A (Partial) Defense of Rick Warren
This commentary is the opinion of the author and does not necessarily reflect that of other authors at Box Turtle Bulletin.
April 14th, 2009
It seems inconceivable that Pastor Rick Warren would tell Larry King that he “never once even gave an endorsement” of Proposition 8. We all had seen him on TV. He had prepared a video to his church specifically instructing them that he supported Prop 8.
What was he thinking?
Well, I sort of understand what Warren was saying. And while not technically correct, he wasn’t that far off.
We think of Rick Warren as anti-gay – because he does not support equality. But Warren doesn’t see himself that way at all – because he doesn’t actually advocate against gay rights.
The leaders of Proposition 8 would have loved to have Warren as part of the team. He has a huge church, a prominent position in Christendom, and respect from non-believers. If Warren had wanted to, he could have mobilized a much larger volunteer base and generated millions more in contributions. He chose not to.
He answered a question in an interview and he videotaped a message to his church. Compared to what he could have done, this was minimal. So in his mind, he was never an anti-gay marriage activist.

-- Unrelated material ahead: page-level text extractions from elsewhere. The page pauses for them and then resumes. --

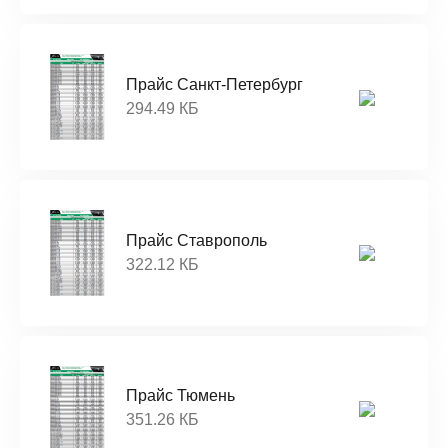
Прайс Санкт-Петербург
294.49 КБ
Прайс Ставрополь
322.12 КБ
Прайс Тюмень
351.26 КБ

But there are two reasons why Warren is misunderstanding the extent of his role:
- The strength of the language used in the interview was excessive. He could have just chuckled and said, “Well now as a Christian minister, of course I support the traditional definition of marriage”. No one would have been surprised and there would have been almost no reaction.But he made comparisons to incest, polygamy, and child molestation.

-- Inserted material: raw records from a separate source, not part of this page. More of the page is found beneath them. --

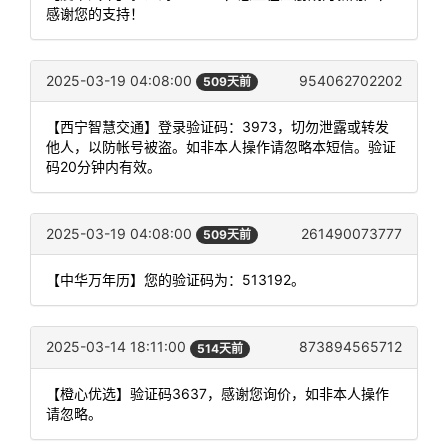
感谢您的支持！
2025-03-19 04:08:00
954062702202
509天前
【西宁智慧交通】登录验证码：3973，切勿泄露或转发
他人，以防帐号被盗。如非本人操作请忽略本短信。验证
码20分钟内有效。
2025-03-19 04:08:00
261490073777
509天前
【中华万年历】您的验证码为：513192。
2025-03-14 18:11:00
873894565712
514天前
【橙心优选】验证码3637，感谢您询价，如非本人操作
请忽略。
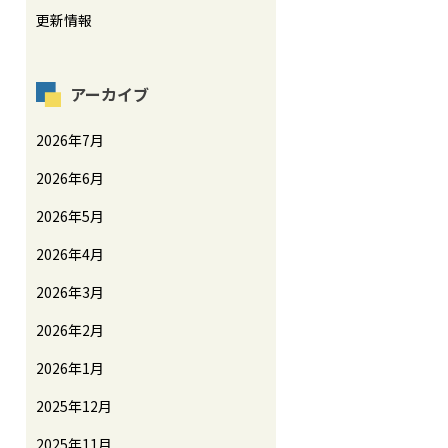
更新情報
アーカイブ
2026年7月
2026年6月
2026年5月
2026年4月
2026年3月
2026年2月
2026年1月
2025年12月
2025年11月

And even if those were unintentional comparisons that he later regretted, once they are out then you have an obligation to correct the situation. And writing to some “gay friends” doesn’t tell Californians that Rick Warren thinks that gay marriage is different from marrying your sister.
- Warren told his church his opinion on the Proposition. He sought to influence votes on a civil matter using his authority as the shepherd of his flock.
Rick Warren may not have intended to be an anti-gay marriage activist, but his behavior put him in that position.
And Warren’s long history of supporting and affiliating with some of the most brutally anti-gay forces in Africa place him – at least – as an enabler of anti-gay bigotry and human rights violations.
But now the good news and the defense of Rick Warren.
Warren is highly respected. He is considered “America’s Pastor”.
And America’s Pastor has just made it clear to America that there is something a bit shameful and embarrassing about being an anti-gay activist. His statements tell Christians – and voters – that one can have a view about homosexuality based on one’s religious beliefs without having to be politically anti-gay. That one can be a Christian without having to set aside time and money to go after gay folk.
And this is a message that it is very good for Christians in America to hear today: Rick Warren doesn’t want to be an anti-gay activist… and you shouldn’t either.